Its goal is to identify ways to make the reserve station stronger and better able to be assigned missions into the future and avoid the next round of base closings. YARS is the Mahoning Valley’s third-largest employer, with nearly 1,900 people assigned there.
In the area of anti-terrorism, the study says “current world conditions” make it necessary for military installations to meet more restrictive standards, such as moving utilities to a more centralized location on the base and enhanced security protocols between the station, Trumbull County and Vienna Township “to ensure a comprehensive and coordinated security and safety response.”
It says there is a need for greater coordination of communications among emergency management in surrounding communities and the station. For example, the use of multiple radio frequencies can reduce the effectiveness of those communications.
Based on remarks offered by citizens at a February meeting and from Vienna Township Trustee Phil Pegg, the most significant impact of the study will be changes in Vienna.
At a meeting, a woman criticized language suggesting that Mathews High School should be relocated out of a flight path to a location near state Route 11 to the south.
Pegg said Thursday other implications of the plan not overtly stated in the draft report is that U.S. Department of Defense guidelines for population density near the station would prevent churches or parks, for example, from being developed along state Route 193 from King Graves Road south 1.75 miles.
Based on what the township already knows about the study’s implications, the township has already asked Trumbull County Prosecutor Dennis Watkins for a legal opinion on whether the township can place a moratorium on implementation of density-oriented limitations on the township until the township completes its comprehensive plan and zoning changes.
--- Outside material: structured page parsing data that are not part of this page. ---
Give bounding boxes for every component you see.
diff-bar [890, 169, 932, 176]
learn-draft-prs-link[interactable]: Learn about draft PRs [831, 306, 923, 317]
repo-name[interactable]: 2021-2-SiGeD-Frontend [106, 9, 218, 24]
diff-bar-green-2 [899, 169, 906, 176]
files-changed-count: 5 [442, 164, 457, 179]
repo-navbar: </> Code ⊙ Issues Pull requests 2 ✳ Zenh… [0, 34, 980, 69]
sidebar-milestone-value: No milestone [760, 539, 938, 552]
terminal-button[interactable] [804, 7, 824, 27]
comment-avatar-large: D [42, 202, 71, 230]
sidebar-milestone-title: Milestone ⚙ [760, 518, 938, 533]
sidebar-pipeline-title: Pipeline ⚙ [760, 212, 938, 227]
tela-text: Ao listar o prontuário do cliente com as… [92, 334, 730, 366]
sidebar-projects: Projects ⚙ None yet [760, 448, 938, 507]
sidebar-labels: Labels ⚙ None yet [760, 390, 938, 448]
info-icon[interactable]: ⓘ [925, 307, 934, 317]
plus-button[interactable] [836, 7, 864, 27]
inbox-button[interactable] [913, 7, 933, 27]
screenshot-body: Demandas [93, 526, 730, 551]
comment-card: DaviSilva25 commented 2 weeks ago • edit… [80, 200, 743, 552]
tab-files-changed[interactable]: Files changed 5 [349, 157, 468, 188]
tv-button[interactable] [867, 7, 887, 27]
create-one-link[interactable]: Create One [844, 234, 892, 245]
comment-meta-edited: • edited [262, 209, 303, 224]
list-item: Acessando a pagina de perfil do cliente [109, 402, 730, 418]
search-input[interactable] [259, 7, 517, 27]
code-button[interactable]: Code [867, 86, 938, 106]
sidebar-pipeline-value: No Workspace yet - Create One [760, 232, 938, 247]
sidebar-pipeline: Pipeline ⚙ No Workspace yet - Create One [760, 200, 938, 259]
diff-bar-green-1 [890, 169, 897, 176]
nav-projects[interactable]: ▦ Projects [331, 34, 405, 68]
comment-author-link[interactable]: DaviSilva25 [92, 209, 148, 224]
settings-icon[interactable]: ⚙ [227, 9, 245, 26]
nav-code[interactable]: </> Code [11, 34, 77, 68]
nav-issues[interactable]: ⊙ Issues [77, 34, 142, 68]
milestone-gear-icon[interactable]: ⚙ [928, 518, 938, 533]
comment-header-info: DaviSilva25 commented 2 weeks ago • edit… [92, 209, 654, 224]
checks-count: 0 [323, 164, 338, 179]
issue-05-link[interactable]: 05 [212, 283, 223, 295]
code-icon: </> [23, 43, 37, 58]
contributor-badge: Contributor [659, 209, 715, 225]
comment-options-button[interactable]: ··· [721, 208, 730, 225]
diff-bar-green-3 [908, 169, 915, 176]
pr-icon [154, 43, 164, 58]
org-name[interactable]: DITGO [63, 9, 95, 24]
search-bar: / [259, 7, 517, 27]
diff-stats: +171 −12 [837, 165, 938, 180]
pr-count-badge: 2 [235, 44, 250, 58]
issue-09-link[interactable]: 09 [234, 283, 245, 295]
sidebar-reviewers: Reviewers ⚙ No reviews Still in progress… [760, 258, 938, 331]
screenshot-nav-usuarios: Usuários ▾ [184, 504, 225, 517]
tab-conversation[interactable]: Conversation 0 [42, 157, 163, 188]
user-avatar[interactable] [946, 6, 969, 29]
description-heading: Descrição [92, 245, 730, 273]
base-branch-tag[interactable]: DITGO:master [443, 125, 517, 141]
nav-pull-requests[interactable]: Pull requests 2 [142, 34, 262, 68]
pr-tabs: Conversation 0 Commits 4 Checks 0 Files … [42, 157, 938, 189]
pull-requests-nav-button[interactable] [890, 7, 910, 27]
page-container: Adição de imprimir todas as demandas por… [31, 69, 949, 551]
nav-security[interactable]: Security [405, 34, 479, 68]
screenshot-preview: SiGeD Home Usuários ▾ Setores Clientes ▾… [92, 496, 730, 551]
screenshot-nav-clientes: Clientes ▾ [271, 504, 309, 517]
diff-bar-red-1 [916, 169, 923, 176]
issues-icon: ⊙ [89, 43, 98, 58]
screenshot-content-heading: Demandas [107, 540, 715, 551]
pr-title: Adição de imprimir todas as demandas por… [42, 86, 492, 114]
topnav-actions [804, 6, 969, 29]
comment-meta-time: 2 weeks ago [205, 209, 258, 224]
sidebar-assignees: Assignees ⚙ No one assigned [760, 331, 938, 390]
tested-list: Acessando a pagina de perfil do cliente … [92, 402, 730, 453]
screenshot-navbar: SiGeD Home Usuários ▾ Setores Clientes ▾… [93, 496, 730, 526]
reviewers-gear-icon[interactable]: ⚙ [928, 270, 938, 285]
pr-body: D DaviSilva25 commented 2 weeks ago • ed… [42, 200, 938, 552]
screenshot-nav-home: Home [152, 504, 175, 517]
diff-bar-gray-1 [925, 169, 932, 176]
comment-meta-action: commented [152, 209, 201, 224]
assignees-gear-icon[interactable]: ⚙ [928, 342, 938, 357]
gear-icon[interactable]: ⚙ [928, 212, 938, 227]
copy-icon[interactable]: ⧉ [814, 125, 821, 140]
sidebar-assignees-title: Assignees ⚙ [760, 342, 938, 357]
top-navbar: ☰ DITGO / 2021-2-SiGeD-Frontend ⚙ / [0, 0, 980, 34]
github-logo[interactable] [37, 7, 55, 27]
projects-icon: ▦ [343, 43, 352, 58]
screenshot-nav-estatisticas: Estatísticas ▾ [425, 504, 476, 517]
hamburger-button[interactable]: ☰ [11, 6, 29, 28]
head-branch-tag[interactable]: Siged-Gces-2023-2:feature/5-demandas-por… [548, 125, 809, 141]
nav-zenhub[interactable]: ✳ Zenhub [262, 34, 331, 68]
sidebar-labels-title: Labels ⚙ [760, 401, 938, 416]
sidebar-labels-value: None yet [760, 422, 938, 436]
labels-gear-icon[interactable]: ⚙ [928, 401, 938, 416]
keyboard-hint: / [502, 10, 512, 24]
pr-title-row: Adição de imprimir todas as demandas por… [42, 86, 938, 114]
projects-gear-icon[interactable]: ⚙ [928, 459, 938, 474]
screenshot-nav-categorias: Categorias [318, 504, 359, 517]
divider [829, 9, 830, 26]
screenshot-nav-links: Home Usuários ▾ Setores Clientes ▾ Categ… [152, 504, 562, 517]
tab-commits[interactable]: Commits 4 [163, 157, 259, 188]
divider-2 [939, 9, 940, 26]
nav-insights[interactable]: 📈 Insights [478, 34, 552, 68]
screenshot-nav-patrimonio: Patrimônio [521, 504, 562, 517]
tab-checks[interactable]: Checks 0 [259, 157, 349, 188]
Vito Abruzzino, executive director of the Eastern Ohio Military Affairs Commission, which formed several years ago to help preserve the station’s mission, said the DOD cannot force a community to make any changes, but the study will educate everyone on what types of restrictions or development around the facility the DOD prefers.
It’s up to the community to decide whether to meet those needs. Just having a JLUS report is a leg up on other military facilities because now the military will know what is here and what is not, Abruzzino said. The only other Ohio military facility to have one is in the Dayton area, and it is decades old, he said.
To read the study, visit www.yarsjlus.com.
It says land-use plans in area jurisdictions can be an effective tool for preventing or resolving land-use compatibility issues.
The report says there are concerns about the effect on the station of the loss of commercial air service.
Because the airport receives funding for operations and improvements to the airport from the Federal Aviation Administration, “any reduction in funding that could impact airport operations could have a potential impact on the” station, it says.